Giant slip lengths of a simple fluid at vibrating solid interfaces

TL;DR

This paper analytically investigates how slip boundary conditions at solid-fluid interfaces influence the damping and friction forces in vibrating systems, revealing giant slip lengths that impact nano-electromechanical device design.

Contribution

It provides a theoretical framework for understanding slip effects in fluid-structure interactions, extending previous experimental findings to more general geometries and conditions.

Findings

Giant slip lengths can lead to overdamped regimes in vibrating fluid systems.

Theoretical results confirm the robustness of slip effects across different geometries.

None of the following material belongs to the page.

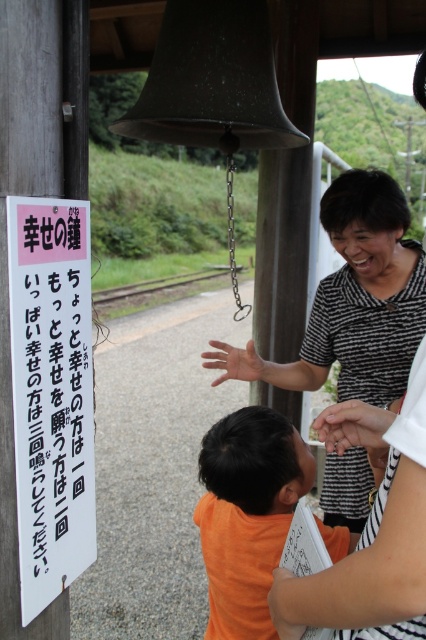 Is striped fabric blouse at center wider than smooth skin hand at center?

Yes.

Who is more forward, [365,205] or [296,378]?

Point [365,205] is in front.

Implications for NEMS design due to enhanced fluidic effects at small scales.

Abstract

It has been shown recently [PRL 102, 254503 (2009)] that in the plane-plane configuration a mechanical resonator vibrating close to a rigid wall in a simple fluid can be overdamped to a frozen regime. Here, by solving analytically the Navier Stokes equations with partial slip boundary conditions at the solid fluid interface, we develop a theoretical approach justifying and extending these earlier findings. We show in particular that in the perfect slip regime the above mentioned results are, in the plane-plane configuration, very general and robust with respect to lever geometry considerations. We compare the results with those obtained previously for the sphere moving perpendicularly and close to a plane in a simple fluid and discuss in more details the differences concerning the dependence of the friction forces with the gap distance separating the moving object (i.e., plane or sphere) from the fixed plane. Finally, we show that the submicron fluidic effect reported in the reference above, and discussed further in the present work, can have dramatic implications in the design of nano-electromechanical systems (NEMS).